Extracted page text data:
=-=-=

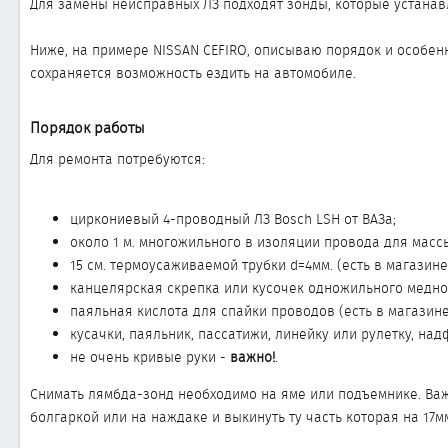
Для замены неисправных ЛЗ подходят зонды, которые устанавл
Ниже, на примере NISSAN CEFIRO, описываю порядок и особенн
сохраняется возможность ездить на автомобиле.
Порядок работы​
Для ремонта потребуются:
циркониевый 4-проводный ЛЗ Bosch LSH от ВАЗа;
около 1 м. многожильного в изоляции провода для масс
15 см. термоусаживаемой трубки d=4мм. (есть в магазин
канцелярская скрепка или кусочек одножильного медно
паяльная кислота для спайки проводов (есть в магазин
кусачки, паяльник, пассатижи, линейку или рулетку, над
не очень кривые руки -
важно!
.
Снимать лямбда-зонд необходимо на яме или подъемнике. Важ
болгаркой или на наждаке и выкинуть ту часть которая на 17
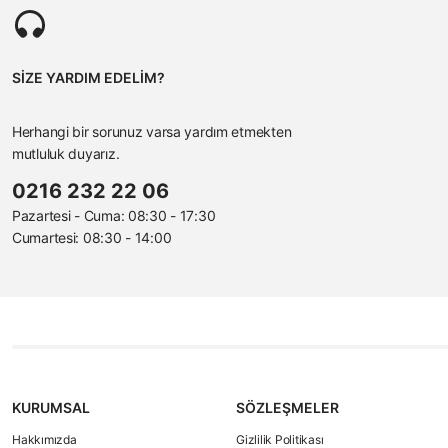
SİZE YARDIM EDELİM?
Herhangi bir sorunuz varsa yardım etmekten
mutluluk duyarız.
0216 232 22 06
Pazartesi - Cuma: 08:30 - 17:30
Cumartesi: 08:30 - 14:00
KURUMSAL
SÖZLEŞMELER
Hakkımızda
Gizlilik Politikası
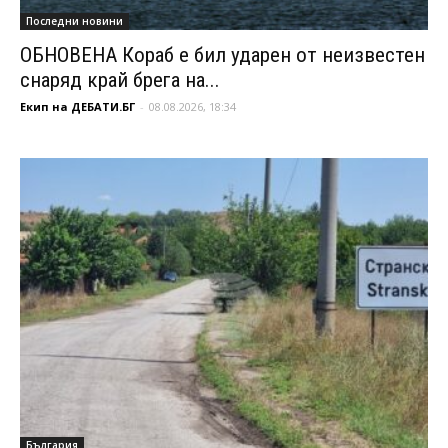
Последни новини
ОБНОВЕНА Кораб е бил ударен от неизвестен
снаряд край брега на...
Екип на ДЕБАТИ.БГ
-
08.08.2026, 18:34
България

=-=-=

◆ **Activity**:
Give only the number of lines in the data that hold the word "есть".

◆ **Exercise solution**:
2